What prevents bosons from occupying the same location? The Pauli exclusion principle states that no two fermions can share identical quantum states.  Bosons, one the other hand, face no such prohibition.  This allows multiple bosons to essentially occupy the same space, a phenomenon that has been theorized responsible for superconductivity.  Bosons do not, however, occupy exactly the same space as can be readily observed by the fact that a Bose-Einstein condensate does not collapse into a singularity.
Both of the rather unusual examples cited above are inherent to low-energy systems.  A large collection of $^{12}$C (e.g. in a diamond) does not exhibit particularly unusual behavior.  This leads me to hypothesize that the energy distribution of the system is largely responsible for keeping bosons apart.  Given the rather basic nature of the question, however, I figured someone here would likely know the "correct" answer.  So,
what keeps bosons from occupying the same location?  
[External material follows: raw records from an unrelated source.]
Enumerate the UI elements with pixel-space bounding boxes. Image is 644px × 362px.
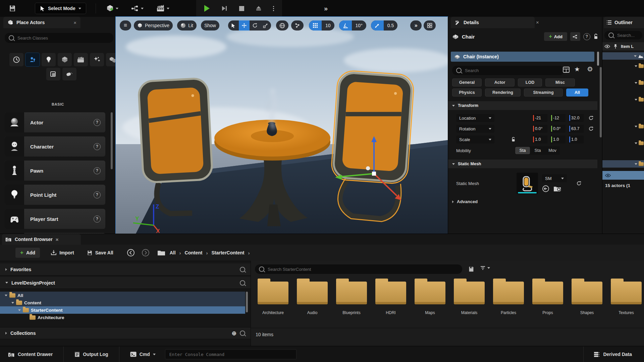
category-lights-button[interactable] [42,53,56,66]
visibility-column-icon[interactable] [604,45,610,48]
cb-add-button[interactable]: + Add [15,248,40,258]
close-icon[interactable]: × [56,237,59,242]
scale-snap-control[interactable]: 0.5 [371,20,397,31]
move-tool-button[interactable] [239,20,250,31]
tree-item-startercontent-selected[interactable]: StarterContent [0,306,245,314]
outliner-search-field[interactable] [604,31,642,40]
chip-lod[interactable]: LOD [518,78,542,86]
details-panel-scrollbar[interactable] [600,67,602,137]
details-scrollbar[interactable] [597,52,599,66]
scale-y-field[interactable]: 1.0 [550,135,566,143]
tree-scrollbar[interactable] [246,292,248,312]
category-volumes-button[interactable] [62,68,76,80]
favorites-section[interactable]: Favorites [0,263,251,276]
category-basic-button[interactable] [25,53,40,66]
details-tab[interactable]: Details [451,17,535,28]
help-icon[interactable]: ? [94,216,101,223]
scale-tool-button[interactable] [260,20,271,31]
favorites-star-icon[interactable]: ★ [574,65,580,73]
location-dropdown[interactable]: Location [456,114,494,122]
place-actor-item-character[interactable]: Character ? [5,136,105,157]
cb-forward-button[interactable] [140,248,152,257]
breadcrumb-all[interactable]: All [170,250,176,255]
folder-tile-materials[interactable]: Materials [454,282,485,315]
outliner-row-folder[interactable] [602,62,644,70]
reset-icon[interactable] [588,115,594,121]
advanced-row[interactable]: Advanced [452,199,478,204]
chip-misc[interactable]: Misc [545,78,575,86]
use-selected-asset-icon[interactable] [542,185,549,192]
static-mesh-thumbnail[interactable] [517,173,538,194]
tree-item-all[interactable]: All [0,292,245,299]
content-browser-tab[interactable]: Content Browser × [2,234,81,245]
location-z-field[interactable]: 32.0 [568,114,584,122]
folder-tile-audio[interactable]: Audio [297,282,328,315]
close-icon[interactable]: × [536,20,539,25]
folder-tile-maps[interactable]: Maps [415,282,445,315]
save-search-icon[interactable] [468,266,474,272]
viewport-options-button[interactable]: ≡ [120,20,131,31]
reset-icon[interactable] [588,126,594,131]
project-section[interactable]: LevelDesignProject [0,277,251,289]
outliner-row-folder[interactable] [602,123,644,130]
mobility-static[interactable]: Sta [515,147,530,154]
level-viewport[interactable]: Z Y X ≡ Perspective Lit Show [116,17,448,234]
unlock-icon[interactable] [593,34,598,40]
scale-snap-value[interactable]: 0.5 [384,23,397,28]
world-space-toggle[interactable] [276,20,288,31]
tree-item-content[interactable]: Content [0,299,245,306]
rotation-x-field[interactable]: 0.0° [532,125,547,133]
eject-button[interactable] [254,5,264,12]
details-search-field[interactable] [452,66,564,75]
category-recent-button[interactable] [9,53,23,66]
place-actors-tab[interactable]: Place Actors × [3,17,80,28]
scale-dropdown[interactable]: Scale [456,135,494,143]
display-filter-button[interactable] [561,66,572,73]
outliner-search-input[interactable] [616,33,638,38]
location-x-field[interactable]: -21 [532,114,547,122]
toolbar-overflow-button[interactable]: » [322,4,330,13]
cinematics-button[interactable] [154,4,171,12]
rotation-snap-value[interactable]: 10° [352,23,366,28]
maximize-viewport-button[interactable] [424,20,436,31]
save-button[interactable] [7,4,18,12]
visibility-icon[interactable] [605,174,611,177]
rotation-z-field[interactable]: 63.7 [568,125,584,133]
content-drawer-button[interactable]: Content Drawer [6,351,55,358]
place-actor-item-point-light[interactable]: Point Light ? [5,185,105,205]
grid-snap-value[interactable]: 10 [322,23,334,28]
rotate-tool-button[interactable] [250,20,260,31]
help-icon[interactable]: ? [94,143,101,150]
folder-tile-architecture[interactable]: Architecture [258,282,288,315]
folder-tile-shapes[interactable]: Shapes [572,282,602,315]
console-command-input[interactable] [169,352,293,357]
search-icon[interactable] [240,280,245,286]
tree-item-architecture[interactable]: Architecture [0,314,245,321]
folder-tile-blueprints[interactable]: Blueprints [336,282,367,315]
static-mesh-section-header[interactable]: Static Mesh [448,160,597,168]
show-dropdown[interactable]: Show [201,20,219,31]
place-actor-item-actor[interactable]: Actor ? [5,112,105,132]
output-log-button[interactable]: Output Log [72,351,110,358]
outliner-row-selected-actor[interactable] [602,171,644,180]
folder-tile-hdri[interactable]: HDRI [375,282,406,315]
outliner-row-folder[interactable] [602,79,644,86]
rotation-y-field[interactable]: 0.0° [550,125,566,133]
search-classes-field[interactable] [5,33,113,43]
chip-all[interactable]: All [566,88,588,97]
search-icon[interactable] [240,330,245,336]
cb-import-button[interactable]: Import [49,249,76,256]
chip-general[interactable]: General [452,78,482,86]
scale-lock-icon[interactable] [511,137,516,142]
blueprints-button[interactable] [129,5,146,12]
mobility-stationary[interactable]: Sta [530,148,545,153]
console-command-field[interactable] [165,349,297,359]
place-actors-scrollbar[interactable] [111,112,113,169]
help-icon[interactable]: ? [94,191,101,198]
select-mode-dropdown[interactable]: Select Mode [35,3,86,14]
chip-rendering[interactable]: Rendering [485,88,521,97]
play-options-button[interactable] [271,8,276,9]
folder-tile-textures[interactable]: Textures [611,282,642,315]
help-icon[interactable]: ? [583,33,590,40]
place-actor-item-player-start[interactable]: Player Start ? [5,209,105,229]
 A: This is really just a comment to dmckee's answer, but it got a bit long for a comment.
The problem with your question:

what keeps bosons from occupying the same location?

is that no particle has a precisely defined position. Remember that when we get down to the sizes of atoms etc particles don't have a position. They are described by a wavefunction that may be localised in space to some extent but never localised down to a single point. As dmckee says, the Heisenberg Uncertainty Principle prevents a particle from being localised down to a point, unless that is you're prepared to allow the momentum to become infinitely uncertain in which case the whole thing turns into a black hole!
In a BEC all the atoms are in the same quantum state, but that state is only localised down to the size of the experimental apparatus. In principle you could make the size of the condensate smaller, but I suspect the increased uncertainty in the momentum would make it hard to keep the condensate coherent and it would break up into individual atoms of different energies.
A: Er ... nothing prevents this. That's what a Bose-Einstein condensate is: lots of bosons in the same place and quantum state.
You are observing that the state is not perfectly localized, but that is a consequence of the state not being exactly zero momentum. Ultimately the Heisenberg principle puts a lower limit on how localized they could be.
If the bosons are composite objects (like Helium atoms, say) then you can write the state in terms of their constituent parts and the Fermionic bits have to obey the Pauli principle.